Dimensioning
The number of staff is commensurate with the work at hand when the qualitative and quantitative goals of the work can be achieved within working hours.
Workload
Work has a physical, psychological and social dimension that need to be balanced to avoid an excessive workload.
In social services, an excessive workload often manifests itself as too much work in relation to the responsibilities and demands involved, and the amount of work being too large to complete within working hours.
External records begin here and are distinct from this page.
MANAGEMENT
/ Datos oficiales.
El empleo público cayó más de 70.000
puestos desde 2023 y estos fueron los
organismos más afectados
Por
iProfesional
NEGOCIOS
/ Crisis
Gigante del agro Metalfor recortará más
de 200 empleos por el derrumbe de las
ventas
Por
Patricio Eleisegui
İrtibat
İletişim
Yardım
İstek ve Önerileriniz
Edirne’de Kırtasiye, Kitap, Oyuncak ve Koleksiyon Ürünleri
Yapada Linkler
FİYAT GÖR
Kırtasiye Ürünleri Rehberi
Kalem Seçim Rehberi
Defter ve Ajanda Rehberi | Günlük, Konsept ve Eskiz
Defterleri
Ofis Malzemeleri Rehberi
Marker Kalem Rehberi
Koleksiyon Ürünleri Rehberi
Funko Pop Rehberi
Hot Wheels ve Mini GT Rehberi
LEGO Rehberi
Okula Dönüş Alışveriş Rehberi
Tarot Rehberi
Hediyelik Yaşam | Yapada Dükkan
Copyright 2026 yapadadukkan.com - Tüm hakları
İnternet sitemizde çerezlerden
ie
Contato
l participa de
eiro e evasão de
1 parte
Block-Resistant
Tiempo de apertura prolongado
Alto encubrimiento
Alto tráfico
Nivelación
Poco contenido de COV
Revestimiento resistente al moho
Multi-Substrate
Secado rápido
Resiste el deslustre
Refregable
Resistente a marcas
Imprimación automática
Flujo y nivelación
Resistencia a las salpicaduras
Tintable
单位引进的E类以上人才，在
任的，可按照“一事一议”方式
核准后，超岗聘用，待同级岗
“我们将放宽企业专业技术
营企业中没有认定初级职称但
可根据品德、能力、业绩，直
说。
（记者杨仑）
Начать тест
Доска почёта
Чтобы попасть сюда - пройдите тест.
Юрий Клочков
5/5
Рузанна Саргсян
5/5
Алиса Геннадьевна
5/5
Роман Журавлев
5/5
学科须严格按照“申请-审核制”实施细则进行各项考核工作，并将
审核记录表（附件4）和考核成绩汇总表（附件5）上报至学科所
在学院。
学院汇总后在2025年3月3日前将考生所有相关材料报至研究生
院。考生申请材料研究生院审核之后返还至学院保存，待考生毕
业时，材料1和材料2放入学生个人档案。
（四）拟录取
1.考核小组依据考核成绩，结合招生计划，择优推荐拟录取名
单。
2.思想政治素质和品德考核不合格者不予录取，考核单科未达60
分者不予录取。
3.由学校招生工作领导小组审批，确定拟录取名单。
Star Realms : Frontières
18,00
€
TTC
Social welfare work is multifaceted and dependent on many factors outside the social worker themself. Work can be carried out in many different ways; there is no one single way to achieve a good result.
Workload indicators
Talentia has defined two workload indicators:
1) Indicator of the distribution and use of working hours, shown by the amount of tasks in the calendar for a day, week or month: the 60/40 model
60 % direct client work: preparation, planning, decision-making, documentation, reporting, cooperation, or consultation for a certain client or client group
40 % development work, indirect client work: cooperation, networking, development, advocacy, planning, general reporting and communication, continuing education, or work counselling.
2) Indicator and recommendation for a maximum number of clients
The number of clients is affected by many different factors, including the intensity of work and the clients’ varying service needs, different change and rehabilitation goals, opportunities for consultation, and time limits imposed by legislation, i.e. the social guarantee.
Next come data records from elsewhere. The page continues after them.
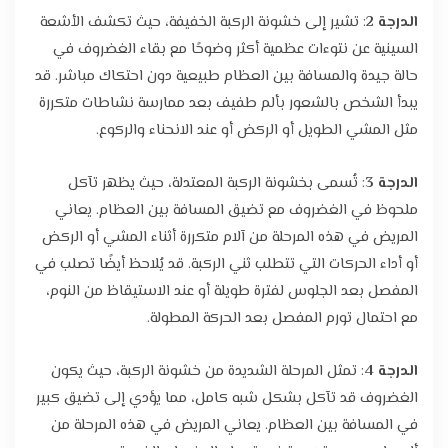
الدرجة 2
: تشير إلى خشونة الركبة الخفيفة، حيث تكشف الأشعة
السينية عن نتوءات عظمية أكثر وضوحًا مع بقاء الغضروف في
حالة جيدة والمسافة بين العظام طبيعية دون احتكاك مباشر. قد
يبدأ الشخص بالشعور بألم طفيف بعد ممارسة نشاطات متكررة
مثل المشي الطويل أو الركض أو عند الانحناء والركوع.
الدرجة 3
: تُسمى بخشونة الركبة المعتدلة، حيث يظهر تآكل
ملحوظ في الغضروف مع تضيق المسافة بين العظام. يعاني
المريض في هذه المرحلة من آلام متكررة أثناء المشي أو الركض
أو أداء الحركات التي تتطلب ثني الركبة. قد يُلاحظ أيضًا تصلب في
المفصل بعد الجلوس لفترة طويلة أو عند الاستيقاظ من النوم،
مع احتمال تورم المفصل بعد الحركة المطولة.
الدرجة 4
: تمثل المرحلة الشديدة من خشونة الركبة، حيث يكون
الغضروف قد تآكل بشكل شبه كامل، مما يؤدي إلى تضيق كبير
في المسافة بين العظام. يعاني المريض في هذه المرحلة من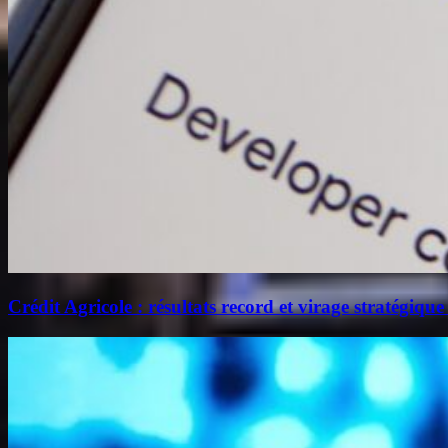
Crédit Agricole : résultats record et virage stratégique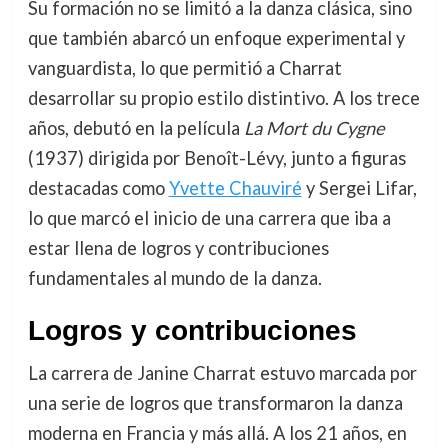
Su formación no se limitó a la danza clásica, sino
que también abarcó un enfoque experimental y
vanguardista, lo que permitió a Charrat
desarrollar su propio estilo distintivo. A los trece
años, debutó en la película
La Mort du Cygne
(1937) dirigida por Benoît-Lévy, junto a figuras
destacadas como
Yvette Chauviré
y Sergei Lifar,
lo que marcó el inicio de una carrera que iba a
estar llena de logros y contribuciones
fundamentales al mundo de la danza.
Logros y contribuciones
La carrera de Janine Charrat estuvo marcada por
una serie de logros que transformaron la danza
moderna en Francia y más allá. A los 21 años, en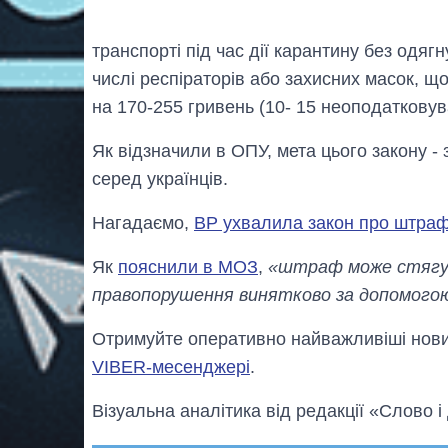
транспорті під час дії карантину без одягн
числі респіраторів або захисних масок, що
на 170-255 гривень (10- 15 неоподатковув
Як відзначили в ОПУ, мета цього закону -
серед українців.
Нагадаємо,
ВР ухвалила закон про штра
Як
пояснили в МОЗ
,
«штраф може стягув
правопорушення винятково за допомогою
Отримуйте оперативно найважливіші новин
VIBER-месенджері
.
Візуальна аналітика від редакції «Слово і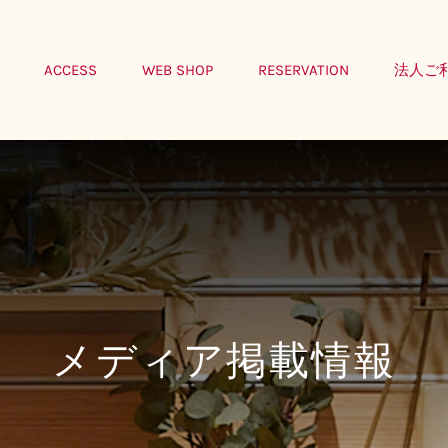
ACCESS
WEB SHOP
RESERVATION
法人ご
メディア掲載情報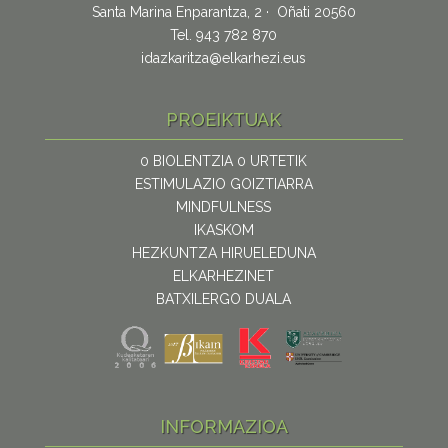
Santa Marina Enparantza, 2 · Oñati 20560
Tel. 943 782 870
idazkaritza@elkarhezi.eus
PROEIKTUAK
0 BIOLENTZIA 0 URTETIK
ESTIMULAZIO GOIZTIARRA
MINDFULNESS
IKASKOM
HEZKUNTZA HIRUELEDUNA
ELKARHEZINET
BATXILERGO DUALA
INFORMAZIOA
In early childhood education, the staff/children ratio and employee structure are defined by legislation.
Talentia’s staff dimensioning recommendation
- Working-age clients: no more than 35–50 clients / social worker or social instructor
- Child welfare: No more than 30 families / social worker when the families have 1 or 2 children. If there are more children per family, the number of families must be reduced. No more than 15 families / family worker, if the families have 1 or 2 children. If there are more children per family, the number of families must be reduced.
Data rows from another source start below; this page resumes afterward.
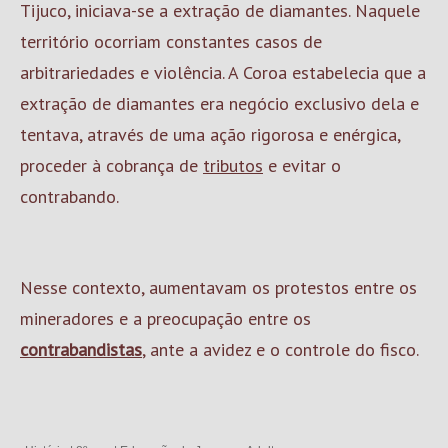
Tijuco, iniciava-se a extração de diamantes. Naquele
território ocorriam constantes casos de
arbitrariedades e violência. A Coroa estabelecia que a
extração de diamantes era negócio exclusivo dela e
tentava, através de uma ação rigorosa e enérgica,
proceder à cobrança de
tributos
e evitar o
contrabando.
Nesse contexto, aumentavam os protestos entre os
mineradores e a preocupação entre os
contrabandistas
, ante a avidez e o controle do fisco.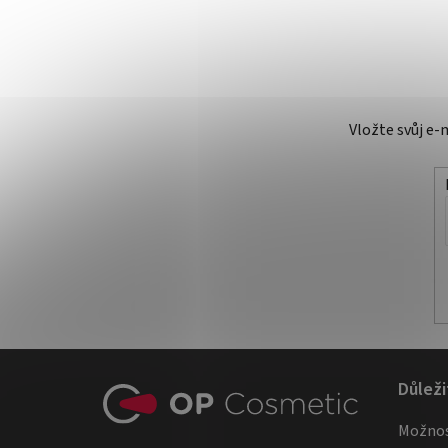
Vložte svůj e
Z
Důleži
á
Možnos
p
A social worker should not be responsible for the affairs of more than 40 children.
What can I do?
Are you aware of the purpose and goal of your work? Are you aware of your working hours? Are you able to fulfill the demands of your job within the time available? Do you think your workload is appropriate (too much – not too much, not too little – too little work)? What would be better and why?
- Consult your calendar: how are your working hours allocated to different tasks?
- Discuss workloads with your colleagues: speak about them at workplace meetings.
- Talk to your supervisor about your workload in connection with the development discussion, if not before. Propose a survey or monitoring tool that can also be presented to management and decision-makers.
- Bring it up in work counselling.
- If your workload gets too heavy and starts to wear you out, talk about it to the shop steward and your occupational health care provider. They will support you also in a preemptive manner.